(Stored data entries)
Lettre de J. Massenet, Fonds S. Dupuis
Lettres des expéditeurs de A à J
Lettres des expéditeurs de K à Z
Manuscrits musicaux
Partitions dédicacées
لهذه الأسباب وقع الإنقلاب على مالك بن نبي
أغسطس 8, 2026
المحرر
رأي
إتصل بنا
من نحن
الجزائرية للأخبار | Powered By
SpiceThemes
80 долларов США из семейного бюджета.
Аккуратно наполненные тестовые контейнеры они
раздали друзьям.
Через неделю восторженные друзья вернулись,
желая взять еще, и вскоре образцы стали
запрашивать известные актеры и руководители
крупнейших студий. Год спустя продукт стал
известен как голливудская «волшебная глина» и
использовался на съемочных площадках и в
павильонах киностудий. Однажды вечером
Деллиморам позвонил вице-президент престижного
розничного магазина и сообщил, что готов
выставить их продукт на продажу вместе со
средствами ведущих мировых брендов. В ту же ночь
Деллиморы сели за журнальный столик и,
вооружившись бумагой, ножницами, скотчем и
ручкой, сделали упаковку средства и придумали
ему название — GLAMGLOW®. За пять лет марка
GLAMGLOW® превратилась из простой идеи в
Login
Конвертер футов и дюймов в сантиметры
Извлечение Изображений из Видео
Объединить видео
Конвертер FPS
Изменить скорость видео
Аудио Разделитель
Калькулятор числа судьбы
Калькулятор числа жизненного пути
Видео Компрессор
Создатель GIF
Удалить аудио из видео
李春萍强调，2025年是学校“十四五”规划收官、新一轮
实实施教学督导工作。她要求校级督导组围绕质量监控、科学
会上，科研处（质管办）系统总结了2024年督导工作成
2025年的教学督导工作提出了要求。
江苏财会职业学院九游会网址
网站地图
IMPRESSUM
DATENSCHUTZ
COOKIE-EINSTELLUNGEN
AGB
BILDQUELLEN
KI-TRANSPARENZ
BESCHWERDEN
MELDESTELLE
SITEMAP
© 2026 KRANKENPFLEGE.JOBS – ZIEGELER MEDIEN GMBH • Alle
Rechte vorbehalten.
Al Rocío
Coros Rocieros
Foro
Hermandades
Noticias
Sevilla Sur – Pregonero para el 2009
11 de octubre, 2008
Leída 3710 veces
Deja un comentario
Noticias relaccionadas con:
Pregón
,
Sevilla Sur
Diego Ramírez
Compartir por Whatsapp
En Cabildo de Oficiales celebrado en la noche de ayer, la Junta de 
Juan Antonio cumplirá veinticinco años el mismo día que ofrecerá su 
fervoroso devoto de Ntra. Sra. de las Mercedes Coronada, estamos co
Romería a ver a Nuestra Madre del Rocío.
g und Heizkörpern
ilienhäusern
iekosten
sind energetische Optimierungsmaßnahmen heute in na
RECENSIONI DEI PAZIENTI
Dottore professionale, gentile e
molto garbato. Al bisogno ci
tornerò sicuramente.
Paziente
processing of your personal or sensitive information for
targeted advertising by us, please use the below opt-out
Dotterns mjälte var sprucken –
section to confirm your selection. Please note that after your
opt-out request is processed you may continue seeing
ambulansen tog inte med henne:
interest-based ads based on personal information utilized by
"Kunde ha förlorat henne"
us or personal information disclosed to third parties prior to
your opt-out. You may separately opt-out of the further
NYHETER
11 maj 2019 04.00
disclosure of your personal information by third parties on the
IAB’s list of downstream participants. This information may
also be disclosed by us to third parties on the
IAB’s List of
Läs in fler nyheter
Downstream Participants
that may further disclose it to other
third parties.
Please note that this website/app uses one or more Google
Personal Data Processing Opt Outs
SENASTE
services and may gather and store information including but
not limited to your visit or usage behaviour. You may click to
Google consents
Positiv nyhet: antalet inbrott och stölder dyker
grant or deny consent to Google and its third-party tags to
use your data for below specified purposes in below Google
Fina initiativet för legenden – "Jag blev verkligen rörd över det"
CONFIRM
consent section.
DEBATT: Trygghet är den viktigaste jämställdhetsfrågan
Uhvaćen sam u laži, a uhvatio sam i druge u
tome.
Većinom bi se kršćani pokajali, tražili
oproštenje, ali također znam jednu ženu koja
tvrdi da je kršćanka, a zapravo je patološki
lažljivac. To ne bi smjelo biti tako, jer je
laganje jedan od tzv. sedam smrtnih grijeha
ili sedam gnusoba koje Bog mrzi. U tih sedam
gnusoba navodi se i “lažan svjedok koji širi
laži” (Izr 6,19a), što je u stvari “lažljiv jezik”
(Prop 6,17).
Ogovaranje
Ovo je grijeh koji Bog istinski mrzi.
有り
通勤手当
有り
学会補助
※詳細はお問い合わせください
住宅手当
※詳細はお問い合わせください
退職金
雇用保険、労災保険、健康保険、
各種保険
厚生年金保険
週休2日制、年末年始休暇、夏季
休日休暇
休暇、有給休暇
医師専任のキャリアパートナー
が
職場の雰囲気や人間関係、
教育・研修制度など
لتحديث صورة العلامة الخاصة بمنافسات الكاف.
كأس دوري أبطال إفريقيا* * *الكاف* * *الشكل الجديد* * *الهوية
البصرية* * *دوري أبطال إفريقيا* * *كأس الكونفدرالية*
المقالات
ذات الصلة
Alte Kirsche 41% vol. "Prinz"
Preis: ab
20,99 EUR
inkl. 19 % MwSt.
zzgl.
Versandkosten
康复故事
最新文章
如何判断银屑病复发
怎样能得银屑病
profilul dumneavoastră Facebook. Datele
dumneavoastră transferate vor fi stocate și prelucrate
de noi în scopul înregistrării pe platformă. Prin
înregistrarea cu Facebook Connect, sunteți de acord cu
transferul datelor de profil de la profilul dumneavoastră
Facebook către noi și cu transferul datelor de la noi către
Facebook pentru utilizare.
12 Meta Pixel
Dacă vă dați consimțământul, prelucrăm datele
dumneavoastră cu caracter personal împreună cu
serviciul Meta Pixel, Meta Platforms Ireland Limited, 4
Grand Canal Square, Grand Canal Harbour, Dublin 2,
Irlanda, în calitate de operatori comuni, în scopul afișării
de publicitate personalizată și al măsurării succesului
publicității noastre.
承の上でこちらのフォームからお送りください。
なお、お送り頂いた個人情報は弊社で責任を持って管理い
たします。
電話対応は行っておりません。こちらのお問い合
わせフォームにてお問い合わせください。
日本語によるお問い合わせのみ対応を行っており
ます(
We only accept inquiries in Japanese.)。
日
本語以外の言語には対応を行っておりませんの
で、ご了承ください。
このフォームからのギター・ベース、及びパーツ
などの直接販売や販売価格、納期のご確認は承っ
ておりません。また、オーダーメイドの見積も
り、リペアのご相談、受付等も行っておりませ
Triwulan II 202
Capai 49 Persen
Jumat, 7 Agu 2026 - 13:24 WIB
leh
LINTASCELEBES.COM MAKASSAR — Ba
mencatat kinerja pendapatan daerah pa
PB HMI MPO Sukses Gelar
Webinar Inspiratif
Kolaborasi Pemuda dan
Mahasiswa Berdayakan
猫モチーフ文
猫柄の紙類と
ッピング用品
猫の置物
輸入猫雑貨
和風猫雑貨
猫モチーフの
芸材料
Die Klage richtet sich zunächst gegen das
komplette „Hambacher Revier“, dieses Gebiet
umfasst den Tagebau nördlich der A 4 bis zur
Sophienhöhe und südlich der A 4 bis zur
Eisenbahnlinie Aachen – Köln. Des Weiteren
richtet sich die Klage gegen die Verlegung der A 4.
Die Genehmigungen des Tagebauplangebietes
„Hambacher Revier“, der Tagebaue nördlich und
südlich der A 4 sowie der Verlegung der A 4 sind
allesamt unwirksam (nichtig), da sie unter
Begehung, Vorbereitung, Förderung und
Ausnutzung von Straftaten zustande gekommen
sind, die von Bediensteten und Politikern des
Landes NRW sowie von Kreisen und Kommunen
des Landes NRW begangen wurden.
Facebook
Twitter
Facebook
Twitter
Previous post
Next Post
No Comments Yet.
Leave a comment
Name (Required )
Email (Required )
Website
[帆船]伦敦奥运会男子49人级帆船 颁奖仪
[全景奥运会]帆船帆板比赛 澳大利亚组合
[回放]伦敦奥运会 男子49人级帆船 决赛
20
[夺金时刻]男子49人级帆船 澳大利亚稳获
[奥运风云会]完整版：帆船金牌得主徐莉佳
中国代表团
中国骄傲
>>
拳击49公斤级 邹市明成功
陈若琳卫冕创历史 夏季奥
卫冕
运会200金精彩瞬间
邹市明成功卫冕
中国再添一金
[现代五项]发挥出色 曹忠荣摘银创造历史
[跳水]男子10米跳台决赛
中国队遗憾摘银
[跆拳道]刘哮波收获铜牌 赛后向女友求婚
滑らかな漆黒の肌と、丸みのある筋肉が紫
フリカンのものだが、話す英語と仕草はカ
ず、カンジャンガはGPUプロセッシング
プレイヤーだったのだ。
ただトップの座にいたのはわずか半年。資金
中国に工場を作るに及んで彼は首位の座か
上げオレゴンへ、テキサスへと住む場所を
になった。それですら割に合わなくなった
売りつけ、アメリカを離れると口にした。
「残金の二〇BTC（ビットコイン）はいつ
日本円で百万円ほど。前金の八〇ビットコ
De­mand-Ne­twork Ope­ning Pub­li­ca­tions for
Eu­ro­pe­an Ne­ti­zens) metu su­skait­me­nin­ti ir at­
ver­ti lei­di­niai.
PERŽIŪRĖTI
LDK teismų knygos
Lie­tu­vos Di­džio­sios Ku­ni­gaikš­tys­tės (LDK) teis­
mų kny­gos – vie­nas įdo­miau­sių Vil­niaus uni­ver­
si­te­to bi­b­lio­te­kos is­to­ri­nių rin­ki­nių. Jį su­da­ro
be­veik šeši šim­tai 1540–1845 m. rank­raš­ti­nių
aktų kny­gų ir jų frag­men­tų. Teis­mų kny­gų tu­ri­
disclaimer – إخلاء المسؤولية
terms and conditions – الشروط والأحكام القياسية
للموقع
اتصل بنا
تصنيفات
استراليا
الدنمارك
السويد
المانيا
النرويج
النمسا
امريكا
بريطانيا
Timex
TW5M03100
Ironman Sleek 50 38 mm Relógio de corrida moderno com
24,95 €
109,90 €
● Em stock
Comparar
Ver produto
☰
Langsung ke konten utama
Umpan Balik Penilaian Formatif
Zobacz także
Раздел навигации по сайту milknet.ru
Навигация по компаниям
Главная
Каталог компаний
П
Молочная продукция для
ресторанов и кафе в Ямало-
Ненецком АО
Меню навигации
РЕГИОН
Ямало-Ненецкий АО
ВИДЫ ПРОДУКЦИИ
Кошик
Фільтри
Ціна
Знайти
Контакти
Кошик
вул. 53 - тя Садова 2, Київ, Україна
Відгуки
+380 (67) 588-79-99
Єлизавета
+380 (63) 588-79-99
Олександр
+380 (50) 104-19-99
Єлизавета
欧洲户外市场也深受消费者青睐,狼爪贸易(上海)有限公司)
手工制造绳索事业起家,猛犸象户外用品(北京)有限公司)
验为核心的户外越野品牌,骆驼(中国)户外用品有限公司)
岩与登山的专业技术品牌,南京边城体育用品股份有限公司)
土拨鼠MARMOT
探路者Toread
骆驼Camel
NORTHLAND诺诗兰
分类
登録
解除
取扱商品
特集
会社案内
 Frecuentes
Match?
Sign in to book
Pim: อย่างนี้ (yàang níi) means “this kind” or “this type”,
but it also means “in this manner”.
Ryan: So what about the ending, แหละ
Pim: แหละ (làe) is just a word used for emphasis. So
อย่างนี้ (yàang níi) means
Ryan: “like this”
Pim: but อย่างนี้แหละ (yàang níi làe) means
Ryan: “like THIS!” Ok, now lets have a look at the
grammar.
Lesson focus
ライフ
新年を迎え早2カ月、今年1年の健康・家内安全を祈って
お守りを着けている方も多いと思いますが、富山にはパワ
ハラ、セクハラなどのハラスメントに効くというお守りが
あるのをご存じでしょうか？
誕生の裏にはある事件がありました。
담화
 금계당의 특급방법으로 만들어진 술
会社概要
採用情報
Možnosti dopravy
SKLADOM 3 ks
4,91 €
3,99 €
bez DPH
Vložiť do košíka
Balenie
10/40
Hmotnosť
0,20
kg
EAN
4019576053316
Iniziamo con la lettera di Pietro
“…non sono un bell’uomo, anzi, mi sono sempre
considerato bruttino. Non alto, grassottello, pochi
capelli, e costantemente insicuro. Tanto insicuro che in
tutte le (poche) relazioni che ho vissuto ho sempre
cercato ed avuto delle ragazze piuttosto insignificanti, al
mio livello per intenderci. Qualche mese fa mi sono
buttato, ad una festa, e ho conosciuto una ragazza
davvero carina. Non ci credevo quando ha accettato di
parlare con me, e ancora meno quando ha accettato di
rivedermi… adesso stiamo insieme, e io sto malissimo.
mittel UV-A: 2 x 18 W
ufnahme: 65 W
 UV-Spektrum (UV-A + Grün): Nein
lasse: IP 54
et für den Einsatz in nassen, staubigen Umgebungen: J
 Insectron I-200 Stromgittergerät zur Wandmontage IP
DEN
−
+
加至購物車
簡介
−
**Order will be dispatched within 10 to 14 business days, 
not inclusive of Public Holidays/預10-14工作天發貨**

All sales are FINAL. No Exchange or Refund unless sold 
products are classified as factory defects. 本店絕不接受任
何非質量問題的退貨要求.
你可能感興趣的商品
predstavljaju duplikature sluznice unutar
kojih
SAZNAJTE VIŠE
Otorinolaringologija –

→ **WHAT TO WORK ON**
Scan the records above for the lines holding "LINTASCELEBES.COM MAKASSAR — Ba" and "Молочная продукция для". Transcribe those two and every line between them word for word, and no others.

→ **EXPECTED ANSWER**
LINTASCELEBES.COM MAKASSAR — Ba
mencatat kinerja pendapatan daerah pa
PB HMI MPO Sukses Gelar
Webinar Inspiratif
Kolaborasi Pemuda dan
Mahasiswa Berdayakan
猫モチーフ文
猫柄の紙類と
ッピング用品
猫の置物
輸入猫雑貨
和風猫雑貨
猫モチーフの
芸材料
Die Klage richtet sich zunächst gegen das
komplette „Hambacher Revier“, dieses Gebiet
umfasst den Tagebau nördlich der A 4 bis zur
Sophienhöhe und südlich der A 4 bis zur
Eisenbahnlinie Aachen – Köln. Des Weiteren
richtet sich die Klage gegen die Verlegung der A 4.
Die Genehmigungen des Tagebauplangebietes
„Hambacher Revier“, der Tagebaue nördlich und
südlich der A 4 sowie der Verlegung der A 4 sind
allesamt unwirksam (nichtig), da sie unter
Begehung, Vorbereitung, Förderung und
Ausnutzung von Straftaten zustande gekommen
sind, die von Bediensteten und Politikern des
Landes NRW sowie von Kreisen und Kommunen
des Landes NRW begangen wurden.
Facebook
Twitter
Facebook
Twitter
Previous post
Next Post
No Comments Yet.
Leave a comment
Name (Required )
Email (Required )
Website
[帆船]伦敦奥运会男子49人级帆船 颁奖仪
[全景奥运会]帆船帆板比赛 澳大利亚组合
[回放]伦敦奥运会 男子49人级帆船 决赛
20
[夺金时刻]男子49人级帆船 澳大利亚稳获
[奥运风云会]完整版：帆船金牌得主徐莉佳
中国代表团
中国骄傲
>>
拳击49公斤级 邹市明成功
陈若琳卫冕创历史 夏季奥
卫冕
运会200金精彩瞬间
邹市明成功卫冕
中国再添一金
[现代五项]发挥出色 曹忠荣摘银创造历史
[跳水]男子10米跳台决赛
中国队遗憾摘银
[跆拳道]刘哮波收获铜牌 赛后向女友求婚
滑らかな漆黒の肌と、丸みのある筋肉が紫
フリカンのものだが、話す英語と仕草はカ
ず、カンジャンガはGPUプロセッシング
プレイヤーだったのだ。
ただトップの座にいたのはわずか半年。資金
中国に工場を作るに及んで彼は首位の座か
上げオレゴンへ、テキサスへと住む場所を
になった。それですら割に合わなくなった
売りつけ、アメリカを離れると口にした。
「残金の二〇BTC（ビットコイン）はいつ
日本円で百万円ほど。前金の八〇ビットコ
De­mand-Ne­twork Ope­ning Pub­li­ca­tions for
Eu­ro­pe­an Ne­ti­zens) metu su­skait­me­nin­ti ir at­
ver­ti lei­di­niai.
PERŽIŪRĖTI
LDK teismų knygos
Lie­tu­vos Di­džio­sios Ku­ni­gaikš­tys­tės (LDK) teis­
mų kny­gos – vie­nas įdo­miau­sių Vil­niaus uni­ver­
si­te­to bi­b­lio­te­kos is­to­ri­nių rin­ki­nių. Jį su­da­ro
be­veik šeši šim­tai 1540–1845 m. rank­raš­ti­nių
aktų kny­gų ir jų frag­men­tų. Teis­mų kny­gų tu­ri­
disclaimer – إخلاء المسؤولية
terms and conditions – الشروط والأحكام القياسية
للموقع
اتصل بنا
تصنيفات
استراليا
الدنمارك
السويد
المانيا
النرويج
النمسا
امريكا
بريطانيا
Timex
TW5M03100
Ironman Sleek 50 38 mm Relógio de corrida moderno com
24,95 €
109,90 €
● Em stock
Comparar
Ver produto
☰
Langsung ke konten utama
Umpan Balik Penilaian Formatif
Zobacz także
Раздел навигации по сайту milknet.ru
Навигация по компаниям
Главная
Каталог компаний
П
Молочная продукция для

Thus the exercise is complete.